Zu dieser Position habe ich mir ein Gegenargument überlegt. Man könnte meinen, Gott wisse zwar in jeder Frage, wie ich mich verhalten werde, das bedeute aber nicht, dass ich mich nicht aus freiem Stück eben so verhalten werde. Gott weiß demnach, welche Entscheidung oder Handlung ich aus freiem Willen setzen werde, er sieht mir sozusagen zu, und weiß immer schon, was passieren wird, doch greift er nicht ein und stört mich nicht bei der Ausübung meiner Willensfreiheit. Durch diese spezielle Sichtweise kann man deutlich machen, dass man den Willen des Menschen an sich als frei betrachtet, unter einer entsprechenden Definition von Freiheit. Letztendlich bleibt aber problematisch, dass die Ereignisse der Zukunft bereits feststehen, und damit auch meine Psyche und mein Wille bestimmt, also determiniert ist, denn Gott hat ja auch Wissen über meine psychischen Vorgänge. Wenn ich in jeder Angelegenheit meines Lebens letztlich und unumstößlich immer nur ein Gewisses wollen kann, und zwar so, wie mein Wille es mir diktiert, so stellt sich mir die Frage, ob mein Handeln unter diesem Gesichtspunkt letztendlich als frei betrachtet werden kann. Ich, als die Existenz, als das Seiende, das ich bin, existiere ja schließlich nicht allein durch meinen Willen.
Oder doch? Bin ich mein Wille? An dieser Frage setzt der Philosoph Arthur Schopenhauer an. Man könnte dieses Problem derart betrachten, dass wir von unserem Willen geleitet werden und letztendlich unter keinem Aspekt wirklich frei handeln und entscheiden können (siehe dazu auch mein Artikel zum Schicksal: https://nachtliteratur.wordpress.com/2011/09/20/zum-schicksal/). Fest steht, dass die allgemeine Definition der Freiheit ein furchtbar schwieriges und letzten Endes unmögliches Unterfangen ist, jedoch jeder eine intuitive Vorstellung davon hat, was für ihn Freiheit bedeutet. Wohl bei keinem Menschen wäre diese Intuition mit dem Gefühl vereinbar, stets im Hinterkopf zu haben, dass er sich im Grunde zwingenderweise nur auf eine ganz bestimmte Weise verhalten kann, zu jeder Zeit, in jeder Angelegenheit. Das Konzept der Freiheit des Willens spießt sich also schlussendlich aus jedem, sowohl aus dem logischen als auch aus dem intuitiven Blickwinkel mit dem göttlichen Attribut der Allwissenheit.

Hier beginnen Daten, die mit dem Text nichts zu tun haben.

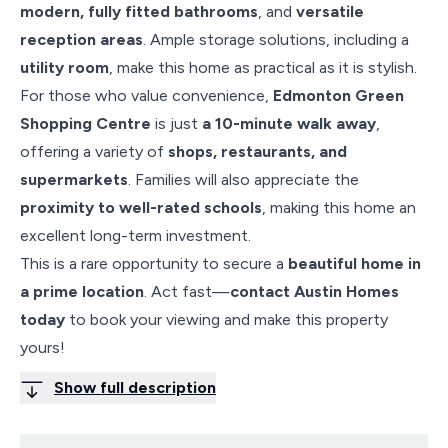
modern, fully fitted bathrooms
, and
versatile
reception areas
. Ample storage solutions, including a
utility room
, make this home as practical as it is stylish.
For those who value convenience,
Edmonton Green
Shopping Centre
is just
a 10-minute walk away
,
offering a variety of
shops, restaurants, and
supermarkets
. Families will also appreciate the
proximity to well-rated schools
, making this home an
excellent long-term investment.
This is a rare opportunity to secure a
beautiful home in
a prime location
. Act fast—
contact Austin Homes
today
to book your viewing and make this property
yours!
Show full description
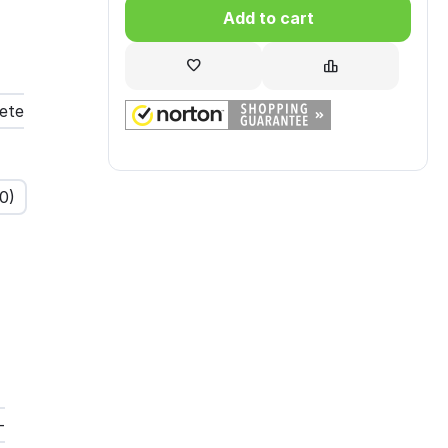
Add to cart
ete
00
)
-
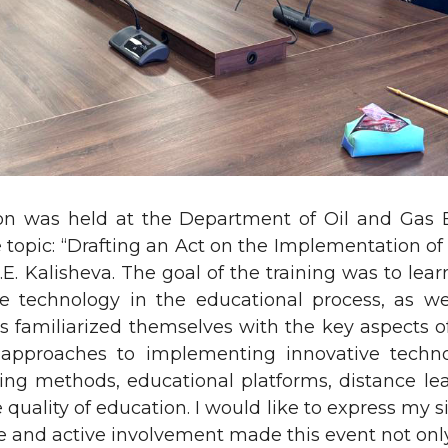
on was held at the Department of Oil and Gas 
topic: “Drafting an Act on the Implementation of
E. Kalisheva. The goal of the training was to learn
e technology in the educational process, as wel
ts familiarized themselves with the key aspects of 
s approaches to implementing innovative techn
ing methods, educational platforms, distance lea
 quality of education. I would like to express my s
nce and active involvement made this event not onl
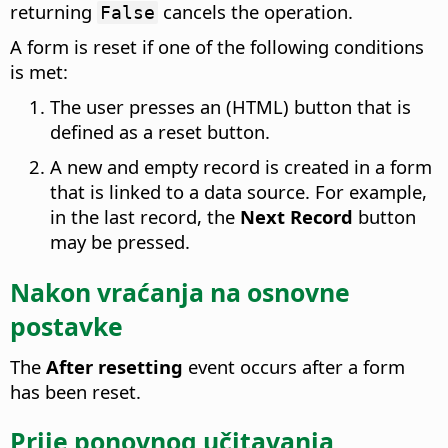
returning
cancels the operation.
False
A form is reset if one of the following conditions
is met:
The user presses an (HTML) button that is
defined as a reset button.
A new and empty record is created in a form
that is linked to a data source. For example,
in the last record, the
Next Record
button
may be pressed.
Nakon vraćanja na osnovne
postavke
The
After resetting
event occurs after a form
has been reset.
Prije ponovnog učitavanja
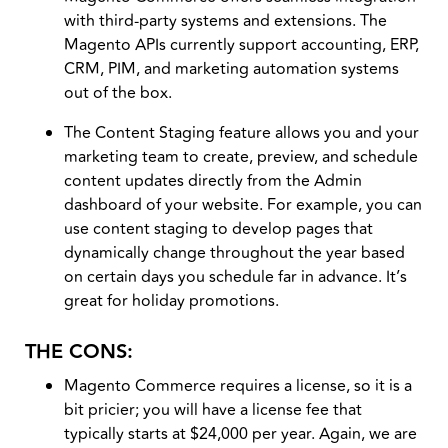
with third-party systems and extensions. The
Magento APIs currently support accounting, ERP,
CRM, PIM, and marketing automation systems
out of the box.
The Content Staging feature allows you and your
marketing team to create, preview, and schedule
content updates directly from the Admin
dashboard of your website. For example, you can
use content staging to develop pages that
dynamically change throughout the year based
on certain days you schedule far in advance. It’s
great for holiday promotions.
THE CONS:
Magento Commerce requires a license, so it is a
bit pricier; you will have a license fee that
typically starts at $24,000 per year. Again, we are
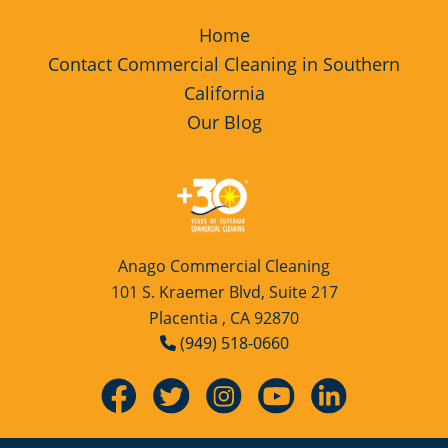
Home
Contact Commercial Cleaning in Southern
California
Our Blog
Anago Commercial Cleaning
101 S. Kraemer Blvd, Suite 217
Placentia , CA 92870
(949) 518-0660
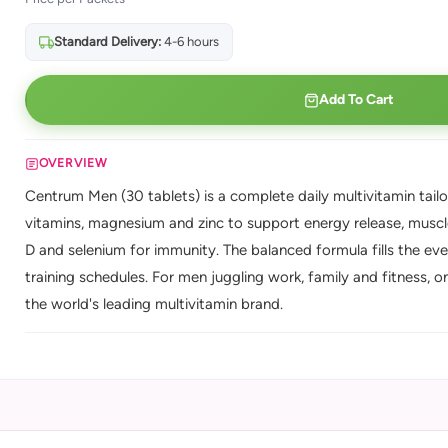
Standard Delivery:
4-6 hours
Add To Cart
OVERVIEW
Centrum Men (30 tablets) is a complete daily multivitamin tailor
vitamins, magnesium and zinc to support energy release, muscle
D and selenium for immunity. The balanced formula fills the ev
training schedules. For men juggling work, family and fitness, 
the world's leading multivitamin brand.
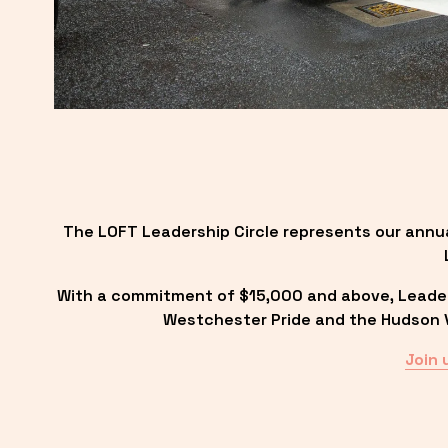
The LOFT Leadership Circle represents our annu
With a commitment of $15,000 and above, Leadersh
Westchester Pride and the Hudson Va
Join 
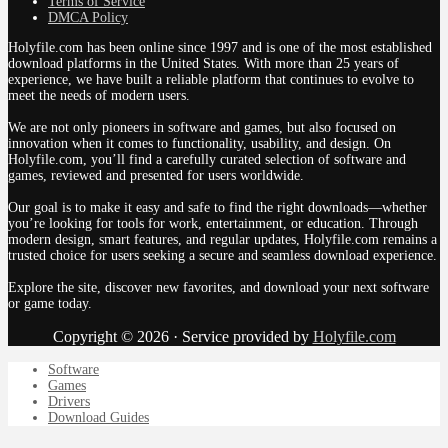
Terms of Service
DMCA Policy
Holyfile.com has been online since 1997 and is one of the most established
download platforms in the United States. With more than 25 years of
experience, we have built a reliable platform that continues to evolve to
meet the needs of modern users.
We are not only pioneers in software and games, but also focused on
innovation when it comes to functionality, usability, and design. On
Holyfile.com, you’ll find a carefully curated selection of software and
games, reviewed and presented for users worldwide.
Our goal is to make it easy and safe to find the right downloads—whether
you’re looking for tools for work, entertainment, or education. Through
modern design, smart features, and regular updates, Holyfile.com remains a
trusted choice for users seeking a secure and seamless download experience.
Explore the site, discover new favorites, and download your next software
or game today.
Copyright © 2026 · Service provided by
Holyfile.com
Software
Games
Drivers
Download Guides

Ich habe vor, mich hier noch öfters zu derartigen Gottesfragen äußern. Auch zur Freiheit und insbesondere zur Freiheit des Willens werde ich noch viel schreiben, denn dieses Thema ist kaum zu erschöpfen. Ich werde mich auch an einer Definition von Freiheit versuchen, die, wie aus diesem Artikel sicher hervorgegangen ist, in meinen Augen viel mehr sein soll, als die bloße Abwesenheit von empfundenen Zwängen. Es würde mich freuen, wenn sich aus alledem eine schöne Diskussion ergeben würde.